Being the Bad Guy, or Maybe Not

December is usually a consultative month for me. Lots of people call to have me come over and take a look at their homes, as they’re thinking about selling in the spring. This December was no different in that respect, I received calls and went on my appointments.

However, there was one major difference this year. I spent quite a bit of the time quietly feeling like a jerk. Usually when I went back to see people with my completed market analysis, I wasn’t delivering very good news. The people that lived in their homes for 10+ years were fine in most cases, but there were several people I met with that have lived in their homes for 5 years or less. Their news was not so good. Many of them, if they do choose to sell, will most likely need to bring money with them to closing. There will not be enough equity in their home sale to cover their closing costs (commission fees, conveyance taxes, attorney fees, etc.) and pay off their existing mortgage(s). A few years ago when home prices were rising rapidly, this almost never would have been the case. Today, it is very common.

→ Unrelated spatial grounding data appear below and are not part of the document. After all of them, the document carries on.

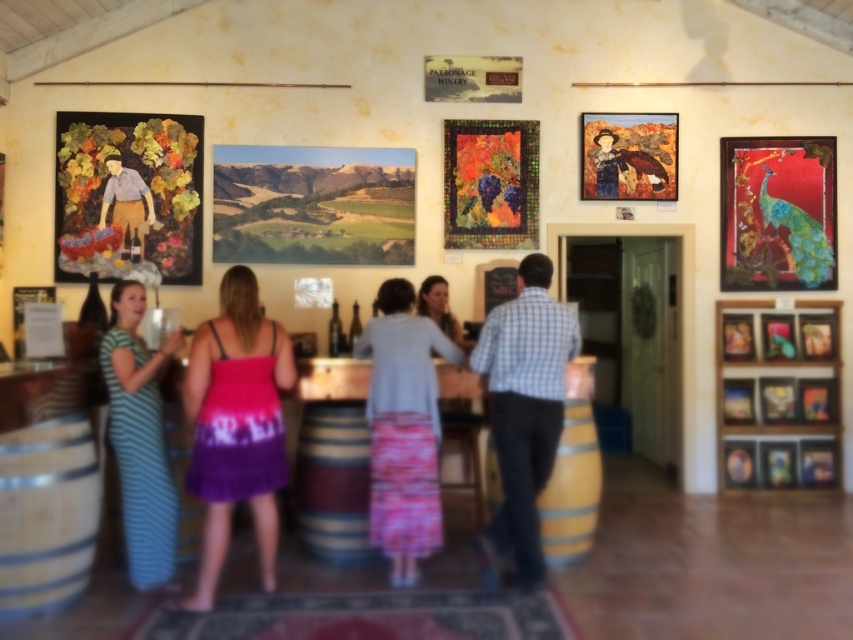 Question: Among these objects, which one is farthest from the camera?

Choices:
 (A) matte gray shirt at center
 (B) metallic gold picture frame at upper right
 (C) wooden barrel at lower left
 (D) matte wooden picture frame at center

Answer: (B)

Question: Is wooden barrel at lower left wider than blue striped dress at lower left?

Choices:
 (A) yes
 (B) no

Answer: (B)

Question: Based on their relative distances, which object is farther from the purple tie-dye dress at center?

Choices:
 (A) wooden barrel at lower left
 (B) light gray sweater at center
 (C) matte wooden picture frame at center

Answer: (C)

Question: Does metallic peacock painting at upper right appear on the left side of matte wooden picture frame at upper center?

Choices:
 (A) no
 (B) yes

Answer: (A)

Question: Which object is farther from the camera taking this photo?

Choices:
 (A) matte wooden picture frame at center
 (B) matte gray shirt at center
 (C) brown wooden barrel at center
 (D) blue plaid shirt at center

Answer: (A)

Question: Can you confirm if wooden barrel at lower left is wider than blue striped dress at lower left?

Choices:
 (A) yes
 (B) no

Answer: (B)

The one surprising result from many of my conversations was that sellers understood and, in most cases, agreed with the analysis I presented. Data about the current market for their town and neighborhood, as well as recent sales and homes currently for sale in their proposed price range seemed to resonate well and bring some reality to the situation. They did not think I was being a jerk or try to shoot the messenger. I was just a relayer of what’s going on in the market.

If anything, our meetings helped them understand what to expect in the spring and what they could be doing now in order to get their home in the best shape possible so it will sell quickly and (hopefully) at the top of my recommended price range.

Some of these folks will choose to sell their homes next year and some will stay put for awhile longer. There are many others going through the same iterations with their real estate agents right now. In 2009, the sellers that will be successful will price reasonably and react quickly to market changes. Otherwise you may be holding on to your house, whether you’d like to or not.